▶ What you need to do: Every line below that holds the string "avatar" should be copied out.

----

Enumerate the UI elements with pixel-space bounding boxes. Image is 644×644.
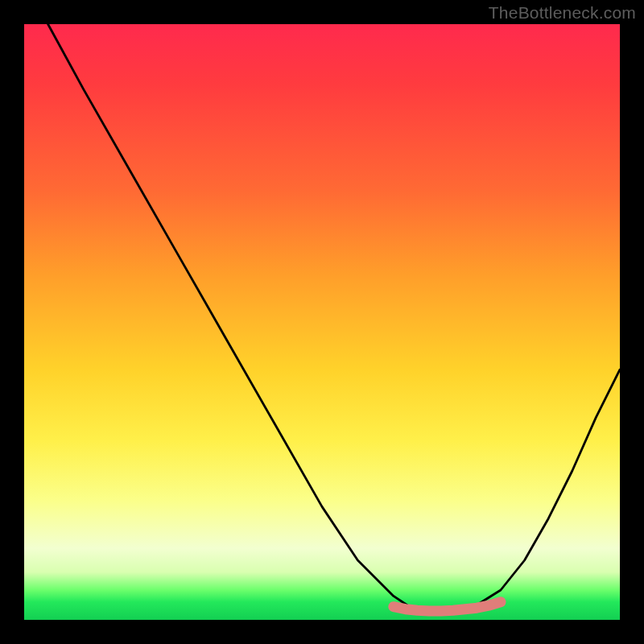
chart-frame: TheBottleneck.com: [0, 0, 644, 644]
watermark-text: TheBottleneck.com: [489, 3, 636, 23]
green-zone-marker: [394, 602, 501, 611]
gradient-plot-area: [24, 24, 620, 620]
bottleneck-curve: [48, 24, 620, 611]
curve-svg: [24, 24, 620, 620]
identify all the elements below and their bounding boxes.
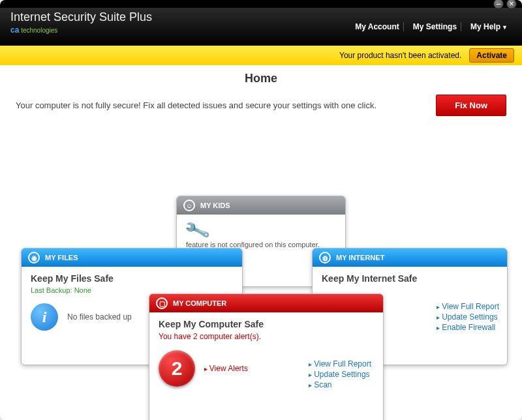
- minimize-button[interactable]: –: [493, 0, 504, 9]
- internet-title: Keep My Internet Safe: [322, 273, 498, 284]
- window-controls: – ×: [493, 0, 517, 9]
- computer-alert-text: You have 2 computer alert(s).: [159, 332, 374, 341]
- card-header-files: ◉ MY FILES: [22, 248, 242, 267]
- activation-bar: Your product hasn't been activated. Acti…: [0, 46, 522, 65]
- activation-message: Your product hasn't been activated.: [339, 51, 461, 60]
- link-view-full-report[interactable]: View Full Report: [437, 302, 499, 311]
- alert-count-badge: 2: [159, 350, 195, 387]
- globe-icon: ◍: [319, 252, 331, 263]
- card-header-internet: ◍ MY INTERNET: [313, 248, 507, 267]
- titlebar: – ×: [0, 0, 522, 8]
- page-title: Home: [16, 72, 506, 85]
- security-status-text: Your computer is not fully secure! Fix a…: [16, 100, 376, 110]
- brand-logo-text: ca: [10, 25, 19, 35]
- nav-my-help[interactable]: My Help▼: [467, 22, 512, 31]
- internet-links: View Full Report Update Settings Enable …: [437, 301, 499, 333]
- status-row: Your computer is not fully secure! Fix a…: [16, 95, 506, 116]
- app-header: Internet Security Suite Plus ca technolo…: [0, 8, 522, 46]
- card-header-kids: ☺ MY KIDS: [177, 196, 345, 215]
- computer-body: Keep My Computer Safe You have 2 compute…: [149, 312, 383, 395]
- chevron-down-icon: ▼: [502, 24, 508, 31]
- card-my-computer[interactable]: ▢ MY COMPUTER Keep My Computer Safe You …: [149, 293, 384, 420]
- fix-now-button[interactable]: Fix Now: [436, 95, 506, 116]
- content-area: Home Your computer is not fully secure! …: [0, 65, 522, 420]
- link-view-alerts[interactable]: View Alerts: [204, 364, 248, 373]
- card-header-computer: ▢ MY COMPUTER: [149, 294, 383, 312]
- kids-icon: ☺: [183, 200, 195, 211]
- files-icon: ◉: [28, 252, 40, 263]
- link-comp-scan[interactable]: Scan: [309, 380, 371, 389]
- link-comp-update-settings[interactable]: Update Settings: [309, 370, 371, 379]
- computer-links: View Full Report Update Settings Scan: [309, 358, 371, 391]
- nav-my-account[interactable]: My Account: [351, 22, 404, 31]
- product-name: Internet Security Suite Plus: [10, 10, 152, 24]
- activate-button[interactable]: Activate: [469, 48, 514, 63]
- monitor-icon: ▢: [156, 297, 168, 309]
- app-window: – × Internet Security Suite Plus ca tech…: [0, 0, 522, 420]
- files-title: Keep My Files Safe: [31, 273, 233, 284]
- link-enable-firewall[interactable]: Enable Firewall: [437, 323, 499, 332]
- computer-title: Keep My Computer Safe: [159, 319, 374, 329]
- link-comp-view-full-report[interactable]: View Full Report: [309, 359, 371, 368]
- brand-subline: ca technologies: [10, 25, 152, 35]
- nav-my-settings[interactable]: My Settings: [409, 22, 461, 31]
- close-button[interactable]: ×: [506, 0, 517, 9]
- top-nav: My Account My Settings My Help▼: [351, 22, 512, 31]
- link-update-settings[interactable]: Update Settings: [437, 312, 499, 322]
- info-icon: i: [31, 303, 58, 331]
- brand-block: Internet Security Suite Plus ca technolo…: [10, 10, 152, 35]
- files-status: No files backed up: [67, 312, 132, 322]
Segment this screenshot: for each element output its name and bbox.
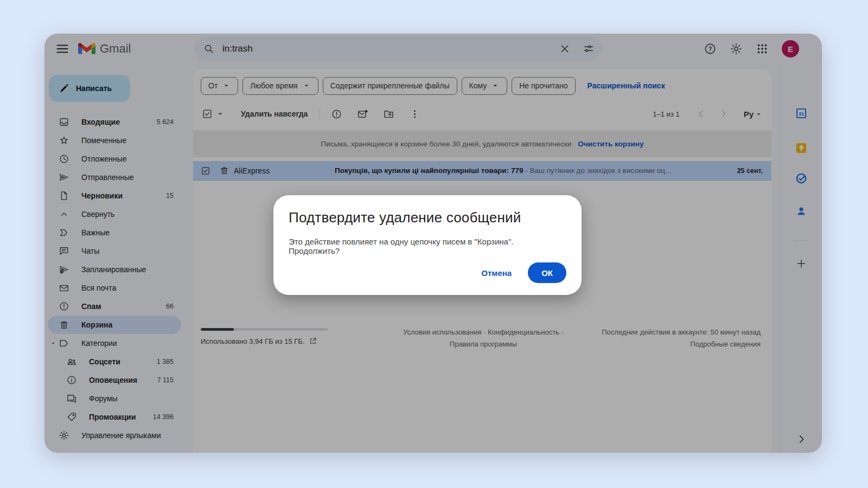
cancel-button[interactable]: Отмена (481, 268, 512, 278)
dialog-title: Подтвердите удаление сообщений (289, 209, 566, 226)
confirm-delete-dialog: Подтвердите удаление сообщений Это дейст… (273, 195, 582, 295)
dialog-body: Это действие повлияет на одну цепочку пи… (289, 237, 566, 255)
desktop-background: Gmail in:trash ? E Написать Входящие5 62 (0, 0, 868, 488)
ok-button[interactable]: ОК (528, 262, 566, 283)
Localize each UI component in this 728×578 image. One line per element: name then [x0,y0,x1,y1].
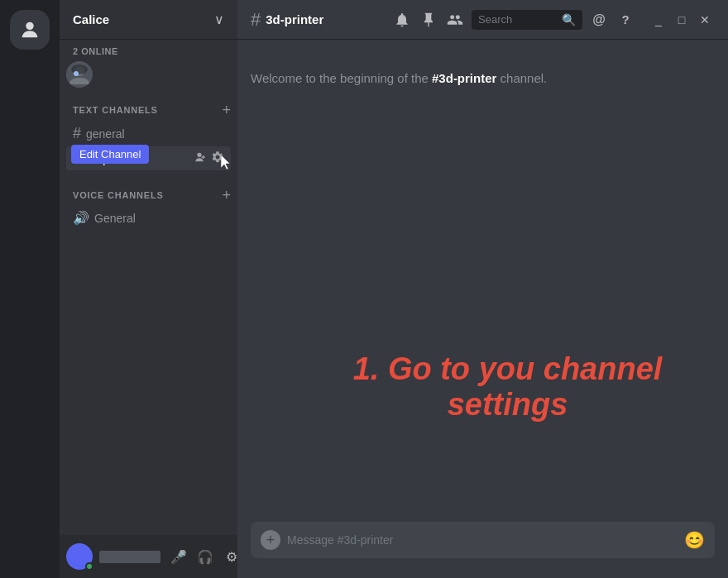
member-list-icon[interactable] [445,10,465,30]
user-area: ████████ 🎤 🎧 ⚙ [60,535,237,578]
deafen-button[interactable]: 🎧 [194,545,217,568]
settings-gear-icon[interactable] [211,150,224,166]
channel-item-general[interactable]: # general [66,122,231,146]
channel-welcome: Welcome to the beginning of the #3d-prin… [251,69,715,88]
svg-rect-3 [71,64,88,74]
add-member-icon[interactable] [194,150,208,166]
welcome-suffix: channel. [496,71,547,85]
search-placeholder: Search [478,13,557,26]
topbar-hash-icon: # [251,9,261,31]
welcome-prefix: Welcome to the beginning of the [251,71,432,85]
server-icon-calice[interactable] [10,10,50,50]
online-user-row [60,60,237,89]
topbar: # 3d-printer Search 🔍 @ ? [237,0,728,40]
voice-channels-label: VOICE CHANNELS [73,190,164,200]
status-indicator [85,562,93,571]
message-input-area: + 😊 [237,522,728,578]
voice-channel-name-general: General [94,212,224,225]
pinned-messages-icon[interactable] [419,10,438,30]
channel-item-3dprinter[interactable]: # 3d-printer Edit Channel [66,146,231,170]
topbar-channel-name: 3d-printer [266,12,323,26]
text-channels-label: TEXT CHANNELS [73,105,158,115]
channel-welcome-description: Welcome to the beginning of the #3d-prin… [251,69,715,88]
avatar-image [66,61,93,88]
help-icon[interactable]: ? [615,10,635,30]
search-icon: 🔍 [562,13,576,26]
minimize-button[interactable]: _ [649,10,668,30]
message-area: Welcome to the beginning of the #3d-prin… [237,40,728,522]
guild-icon [18,18,41,41]
current-user-avatar [66,543,93,570]
hash-icon-3dprinter: # [73,150,81,167]
notifications-icon[interactable] [392,10,412,30]
message-add-button[interactable]: + [261,530,280,550]
topbar-actions: Search 🔍 @ ? _ □ ✕ [392,10,715,30]
user-controls: 🎤 🎧 ⚙ [167,545,243,568]
svg-point-0 [26,22,33,30]
username-display: ████████ [99,551,160,563]
window-controls: _ □ ✕ [649,10,715,30]
text-channels-category[interactable]: TEXT CHANNELS + [60,103,237,121]
chevron-down-icon: ∨ [214,12,224,27]
emoji-picker-button[interactable]: 😊 [684,530,705,550]
channel-item-voice-general[interactable]: 🔊 General [66,207,231,229]
mute-button[interactable]: 🎤 [167,545,190,568]
at-icon[interactable]: @ [589,10,609,30]
server-sidebar [0,0,60,578]
channel-name-general: general [86,127,224,141]
hash-icon-general: # [73,125,81,142]
welcome-channel-ref: #3d-printer [432,71,496,85]
server-header[interactable]: Calice ∨ [60,0,237,40]
add-voice-channel-button[interactable]: + [222,188,231,203]
server-name: Calice [73,12,109,26]
text-channels-section: TEXT CHANNELS + # general # 3d-printer [60,89,237,174]
message-input-box: + 😊 [251,522,715,558]
svg-point-4 [74,71,79,76]
user-area-info: ████████ [99,551,160,563]
speaker-icon: 🔊 [73,210,89,226]
search-bar[interactable]: Search 🔍 [472,10,582,30]
topbar-channel-info: # 3d-printer [251,9,323,31]
voice-channels-category[interactable]: VOICE CHANNELS + [60,188,237,206]
user-avatar-online [66,61,93,88]
channel-sidebar: Calice ∨ 2 ONLINE TEXT CHANNELS + [60,0,237,578]
channel-action-icons [194,150,224,166]
voice-channels-section: VOICE CHANNELS + 🔊 General [60,174,237,233]
channel-name-3dprinter: 3d-printer [86,152,194,165]
add-text-channel-button[interactable]: + [222,103,231,117]
online-count: 2 ONLINE [60,40,237,60]
app-container: Calice ∨ 2 ONLINE TEXT CHANNELS + [0,0,728,578]
maximize-button[interactable]: □ [672,10,692,30]
main-content: # 3d-printer Search 🔍 @ ? [237,0,728,578]
annotation-text: 1. Go to you channel settings [304,351,711,423]
close-button[interactable]: ✕ [695,10,715,30]
message-input-field[interactable] [287,533,678,547]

----

▶ Exercise response:
avatar-image [66,61,93,88]
current-user-avatar [66,543,93,570]
user-avatar-online [66,61,93,88]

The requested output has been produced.